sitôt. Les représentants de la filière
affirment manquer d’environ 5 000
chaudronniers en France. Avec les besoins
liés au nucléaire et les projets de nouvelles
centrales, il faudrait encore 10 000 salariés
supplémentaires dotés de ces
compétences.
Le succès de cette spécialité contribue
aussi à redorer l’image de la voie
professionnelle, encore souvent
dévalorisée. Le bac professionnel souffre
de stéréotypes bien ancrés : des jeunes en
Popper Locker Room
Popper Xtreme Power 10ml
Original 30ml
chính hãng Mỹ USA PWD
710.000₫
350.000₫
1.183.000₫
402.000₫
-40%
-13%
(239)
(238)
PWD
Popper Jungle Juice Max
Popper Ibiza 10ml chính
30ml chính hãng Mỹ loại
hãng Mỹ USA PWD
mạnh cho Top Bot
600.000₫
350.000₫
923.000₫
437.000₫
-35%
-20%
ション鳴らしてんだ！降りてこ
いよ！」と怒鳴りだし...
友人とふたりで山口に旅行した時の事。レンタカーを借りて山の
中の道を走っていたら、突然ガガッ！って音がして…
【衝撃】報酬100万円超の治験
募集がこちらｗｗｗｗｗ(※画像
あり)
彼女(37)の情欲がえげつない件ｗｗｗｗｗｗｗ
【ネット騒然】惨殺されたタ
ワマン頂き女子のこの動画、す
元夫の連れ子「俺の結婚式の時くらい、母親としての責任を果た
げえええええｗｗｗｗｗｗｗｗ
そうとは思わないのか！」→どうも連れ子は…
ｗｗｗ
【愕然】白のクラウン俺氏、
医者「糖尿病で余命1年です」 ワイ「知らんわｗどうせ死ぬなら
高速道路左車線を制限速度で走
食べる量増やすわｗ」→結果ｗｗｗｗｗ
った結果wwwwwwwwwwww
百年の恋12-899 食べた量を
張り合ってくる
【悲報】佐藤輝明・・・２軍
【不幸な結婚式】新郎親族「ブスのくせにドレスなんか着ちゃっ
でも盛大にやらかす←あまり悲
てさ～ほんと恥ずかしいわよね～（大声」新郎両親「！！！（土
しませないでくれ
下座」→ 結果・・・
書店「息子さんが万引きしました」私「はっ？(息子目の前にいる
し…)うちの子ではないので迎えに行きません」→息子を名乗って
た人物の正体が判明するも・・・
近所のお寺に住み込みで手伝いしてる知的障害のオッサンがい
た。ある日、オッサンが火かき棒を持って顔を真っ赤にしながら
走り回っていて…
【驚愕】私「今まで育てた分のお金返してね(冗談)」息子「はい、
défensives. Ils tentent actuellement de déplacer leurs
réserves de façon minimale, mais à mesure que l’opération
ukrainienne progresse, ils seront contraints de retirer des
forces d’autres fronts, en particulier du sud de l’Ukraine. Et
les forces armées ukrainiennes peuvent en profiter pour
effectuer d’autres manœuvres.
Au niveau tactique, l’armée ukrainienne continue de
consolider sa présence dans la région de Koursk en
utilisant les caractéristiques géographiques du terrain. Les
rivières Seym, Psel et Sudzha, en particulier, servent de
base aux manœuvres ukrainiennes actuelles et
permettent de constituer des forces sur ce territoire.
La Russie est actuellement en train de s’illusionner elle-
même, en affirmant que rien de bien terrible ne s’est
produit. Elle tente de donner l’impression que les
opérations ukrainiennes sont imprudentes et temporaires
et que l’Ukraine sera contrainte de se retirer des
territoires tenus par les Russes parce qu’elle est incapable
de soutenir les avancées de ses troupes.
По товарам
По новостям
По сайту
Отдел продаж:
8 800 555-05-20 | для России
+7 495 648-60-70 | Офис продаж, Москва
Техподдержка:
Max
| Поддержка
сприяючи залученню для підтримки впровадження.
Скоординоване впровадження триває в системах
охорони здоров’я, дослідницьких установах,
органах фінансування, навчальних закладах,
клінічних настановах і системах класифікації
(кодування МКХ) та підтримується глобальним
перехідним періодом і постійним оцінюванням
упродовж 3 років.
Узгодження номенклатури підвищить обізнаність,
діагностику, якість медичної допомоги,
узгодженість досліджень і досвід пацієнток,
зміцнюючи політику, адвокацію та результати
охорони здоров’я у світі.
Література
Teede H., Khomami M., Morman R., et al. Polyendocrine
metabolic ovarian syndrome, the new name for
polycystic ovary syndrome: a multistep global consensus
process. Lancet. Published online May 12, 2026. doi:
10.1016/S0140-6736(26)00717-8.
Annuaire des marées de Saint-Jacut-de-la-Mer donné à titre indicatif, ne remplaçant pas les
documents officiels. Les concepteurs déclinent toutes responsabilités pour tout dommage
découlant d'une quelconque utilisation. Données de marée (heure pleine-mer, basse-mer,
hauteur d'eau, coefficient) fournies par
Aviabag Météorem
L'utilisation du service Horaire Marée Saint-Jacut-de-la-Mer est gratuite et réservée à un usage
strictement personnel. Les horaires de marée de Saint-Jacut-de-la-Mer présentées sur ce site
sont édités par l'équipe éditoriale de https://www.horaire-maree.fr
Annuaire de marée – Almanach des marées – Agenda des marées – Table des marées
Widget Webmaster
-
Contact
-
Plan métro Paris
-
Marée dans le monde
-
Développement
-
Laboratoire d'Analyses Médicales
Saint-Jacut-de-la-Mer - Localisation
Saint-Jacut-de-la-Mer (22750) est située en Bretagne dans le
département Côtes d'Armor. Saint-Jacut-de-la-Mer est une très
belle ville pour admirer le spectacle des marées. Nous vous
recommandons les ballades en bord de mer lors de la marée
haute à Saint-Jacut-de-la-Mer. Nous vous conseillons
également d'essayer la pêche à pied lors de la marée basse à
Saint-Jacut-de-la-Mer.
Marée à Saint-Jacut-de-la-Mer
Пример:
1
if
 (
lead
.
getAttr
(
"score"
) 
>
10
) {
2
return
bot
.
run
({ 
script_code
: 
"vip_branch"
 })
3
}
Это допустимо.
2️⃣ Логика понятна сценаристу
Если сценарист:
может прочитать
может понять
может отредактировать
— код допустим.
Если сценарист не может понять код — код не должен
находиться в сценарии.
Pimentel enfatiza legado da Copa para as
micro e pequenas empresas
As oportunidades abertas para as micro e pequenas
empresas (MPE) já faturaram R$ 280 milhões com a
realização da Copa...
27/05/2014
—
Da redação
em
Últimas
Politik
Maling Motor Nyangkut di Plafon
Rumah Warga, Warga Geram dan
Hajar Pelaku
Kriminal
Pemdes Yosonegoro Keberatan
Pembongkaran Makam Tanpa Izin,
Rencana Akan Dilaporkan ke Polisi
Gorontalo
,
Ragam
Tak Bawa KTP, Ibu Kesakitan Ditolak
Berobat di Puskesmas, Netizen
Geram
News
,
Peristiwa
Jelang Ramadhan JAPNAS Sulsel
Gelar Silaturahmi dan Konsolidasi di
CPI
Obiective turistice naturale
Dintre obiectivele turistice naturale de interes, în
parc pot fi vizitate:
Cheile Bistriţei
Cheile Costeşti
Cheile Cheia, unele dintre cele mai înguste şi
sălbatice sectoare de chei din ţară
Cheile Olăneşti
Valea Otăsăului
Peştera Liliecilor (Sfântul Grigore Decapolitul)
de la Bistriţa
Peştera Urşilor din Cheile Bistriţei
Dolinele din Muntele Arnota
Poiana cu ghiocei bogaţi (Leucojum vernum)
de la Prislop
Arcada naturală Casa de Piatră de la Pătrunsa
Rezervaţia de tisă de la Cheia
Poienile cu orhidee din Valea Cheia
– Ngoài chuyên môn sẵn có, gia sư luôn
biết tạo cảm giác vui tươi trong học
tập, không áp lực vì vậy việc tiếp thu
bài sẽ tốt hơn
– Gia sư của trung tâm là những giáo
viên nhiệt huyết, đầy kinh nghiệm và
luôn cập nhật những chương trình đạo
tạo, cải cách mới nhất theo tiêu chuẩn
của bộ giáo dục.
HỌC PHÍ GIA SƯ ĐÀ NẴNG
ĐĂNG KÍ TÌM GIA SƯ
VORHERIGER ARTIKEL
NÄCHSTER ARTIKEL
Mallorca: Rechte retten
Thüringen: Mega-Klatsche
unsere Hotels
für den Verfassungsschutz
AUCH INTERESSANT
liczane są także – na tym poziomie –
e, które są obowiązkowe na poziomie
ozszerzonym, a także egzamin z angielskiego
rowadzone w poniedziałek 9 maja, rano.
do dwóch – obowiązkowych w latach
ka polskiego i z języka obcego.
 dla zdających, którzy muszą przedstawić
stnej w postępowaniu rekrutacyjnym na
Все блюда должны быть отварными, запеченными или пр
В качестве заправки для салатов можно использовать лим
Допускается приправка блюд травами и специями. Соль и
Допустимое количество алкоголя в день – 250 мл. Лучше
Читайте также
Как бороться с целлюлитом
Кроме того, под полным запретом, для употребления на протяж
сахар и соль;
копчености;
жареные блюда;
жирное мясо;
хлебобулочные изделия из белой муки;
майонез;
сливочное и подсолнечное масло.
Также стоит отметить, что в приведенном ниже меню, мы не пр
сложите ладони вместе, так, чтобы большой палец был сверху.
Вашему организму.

YOUR OBJECTIVE:
Go to the line with "Plan métro Paris" in the entries above and repeat every line from there through the line with "là những giáo", exactly and with no other text.

EXERCISE SOLUTION:
Plan métro Paris
-
Marée dans le monde
-
Développement
-
Laboratoire d'Analyses Médicales
Saint-Jacut-de-la-Mer - Localisation
Saint-Jacut-de-la-Mer (22750) est située en Bretagne dans le
département Côtes d'Armor. Saint-Jacut-de-la-Mer est une très
belle ville pour admirer le spectacle des marées. Nous vous
recommandons les ballades en bord de mer lors de la marée
haute à Saint-Jacut-de-la-Mer. Nous vous conseillons
également d'essayer la pêche à pied lors de la marée basse à
Saint-Jacut-de-la-Mer.
Marée à Saint-Jacut-de-la-Mer
Пример:
1
if
 (
lead
.
getAttr
(
"score"
) 
>
10
) {
2
return
bot
.
run
({ 
script_code
: 
"vip_branch"
 })
3
}
Это допустимо.
2️⃣ Логика понятна сценаристу
Если сценарист:
может прочитать
может понять
может отредактировать
— код допустим.
Если сценарист не может понять код — код не должен
находиться в сценарии.
Pimentel enfatiza legado da Copa para as
micro e pequenas empresas
As oportunidades abertas para as micro e pequenas
empresas (MPE) já faturaram R$ 280 milhões com a
realização da Copa...
27/05/2014
—
Da redação
em
Últimas
Politik
Maling Motor Nyangkut di Plafon
Rumah Warga, Warga Geram dan
Hajar Pelaku
Kriminal
Pemdes Yosonegoro Keberatan
Pembongkaran Makam Tanpa Izin,
Rencana Akan Dilaporkan ke Polisi
Gorontalo
,
Ragam
Tak Bawa KTP, Ibu Kesakitan Ditolak
Berobat di Puskesmas, Netizen
Geram
News
,
Peristiwa
Jelang Ramadhan JAPNAS Sulsel
Gelar Silaturahmi dan Konsolidasi di
CPI
Obiective turistice naturale
Dintre obiectivele turistice naturale de interes, în
parc pot fi vizitate:
Cheile Bistriţei
Cheile Costeşti
Cheile Cheia, unele dintre cele mai înguste şi
sălbatice sectoare de chei din ţară
Cheile Olăneşti
Valea Otăsăului
Peştera Liliecilor (Sfântul Grigore Decapolitul)
de la Bistriţa
Peştera Urşilor din Cheile Bistriţei
Dolinele din Muntele Arnota
Poiana cu ghiocei bogaţi (Leucojum vernum)
de la Prislop
Arcada naturală Casa de Piatră de la Pătrunsa
Rezervaţia de tisă de la Cheia
Poienile cu orhidee din Valea Cheia
– Ngoài chuyên môn sẵn có, gia sư luôn
biết tạo cảm giác vui tươi trong học
tập, không áp lực vì vậy việc tiếp thu
bài sẽ tốt hơn
– Gia sư của trung tâm là những giáo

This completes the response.